START EXTRACTED MATERIAL

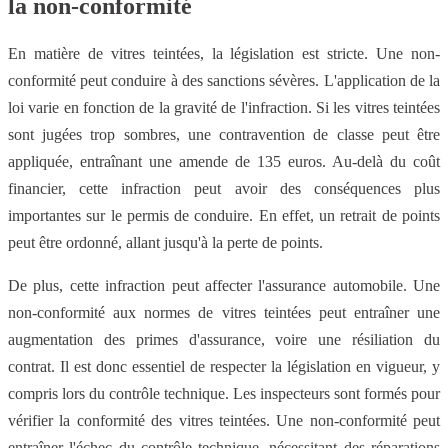
la non-conformité
En matière de vitres teintées, la législation est stricte. Une non-
conformité peut conduire à des sanctions sévères. L'application de la
loi varie en fonction de la gravité de l'infraction. Si les vitres teintées
sont jugées trop sombres, une contravention de classe peut être
appliquée, entraînant une amende de 135 euros. Au-delà du coût
financier, cette infraction peut avoir des conséquences plus
importantes sur le permis de conduire. En effet, un retrait de points
peut être ordonné, allant jusqu'à la perte de points.
De plus, cette infraction peut affecter l'assurance automobile. Une
non-conformité aux normes de vitres teintées peut entraîner une
augmentation des primes d'assurance, voire une résiliation du
contrat. Il est donc essentiel de respecter la législation en vigueur, y
compris lors du contrôle technique. Les inspecteurs sont formés pour
vérifier la conformité des vitres teintées. Une non-conformité peut
entraîner l'échec du contrôle technique, nécessitant des réparations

END EXTRACTED MATERIAL

Filter the listing above down to the lines that contain the word "technique".

compris lors du contrôle technique. Les inspecteurs sont formés pour
entraîner l'échec du contrôle technique, nécessitant des réparations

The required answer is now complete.